Hierarchical Prototype Network for Continual Graph Representation LearningDownload PDF

21 May 2021 (modified: 05 May 2023)NeurIPS 2021 SubmittedReaders: Everyone
Abstract: Despite significant advances in graph representation learning, little attention has been paid to graph data in which new categories of nodes (e.g., new research areas in citation networks or new types of products in co-purchasing networks) and their associated edges are continuously emerging. The key challenge is to incorporate the feature and topological information of new nodes in a continuous and effective manner such that performance over existing nodes is uninterrupted. To this end, we present Hierarchical Prototype Networks (HPNs) which can adaptively extract different levels of abstract knowledge in the form of prototypes to represent continually expanded graphs. Specifically, we first leverage a set of Atomic Feature Extractors (AFEs) to generate basic features which can encode both the elemental attribute information and the topological structure of the target node. Next, we develop HPNs by adaptively selecting relevant AFEs and represent each node with three-levels of prototypes, i.e., atomic-level, node-level, and class-level.
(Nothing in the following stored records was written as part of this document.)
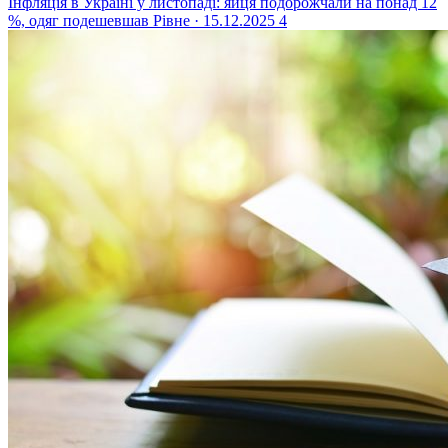
Інфляція в Україні у листопаді: яйця подорожчали на понад 12
%, одяг подешевшав
Рівне · 15.12.2025
4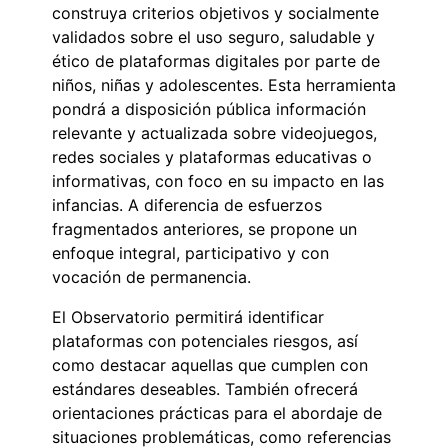
construya criterios objetivos y socialmente
validados sobre el uso seguro, saludable y
ético de plataformas digitales por parte de
niños, niñas y adolescentes. Esta herramienta
pondrá a disposición pública información
relevante y actualizada sobre videojuegos,
redes sociales y plataformas educativas o
informativas, con foco en su impacto en las
infancias. A diferencia de esfuerzos
fragmentados anteriores, se propone un
enfoque integral, participativo y con
vocación de permanencia.
El Observatorio permitirá identificar
plataformas con potenciales riesgos, así
como destacar aquellas que cumplen con
estándares deseables. También ofrecerá
orientaciones prácticas para el abordaje de
situaciones problemáticas, como referencias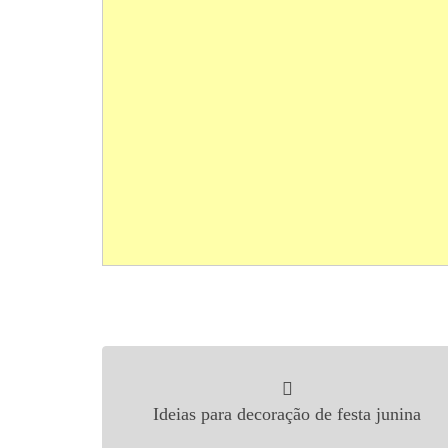
Navegação de Post
Ideias para decoração de festa junina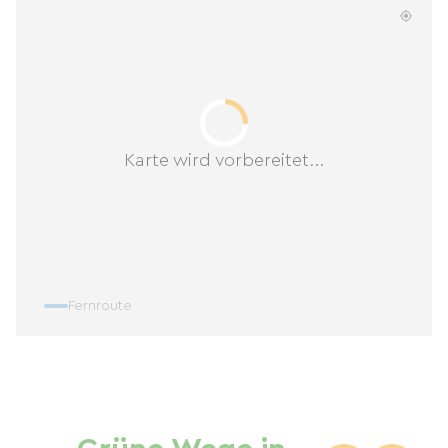
Karte wird vorbereitet...
Fernroute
In this way, whenever a new category of nodes is given, only the relevant AFEs and prototypes at each level will be activated and refined, while others remain uninterrupted. Finally, we provide the theoretical analysis on memory consumption bound and the continual learning capability of HPNs. Extensive empirical studies on eight different public datasets justify that HPNs are memory efficient and can achieve state-of-the-art performance on different continual graph representation learning tasks.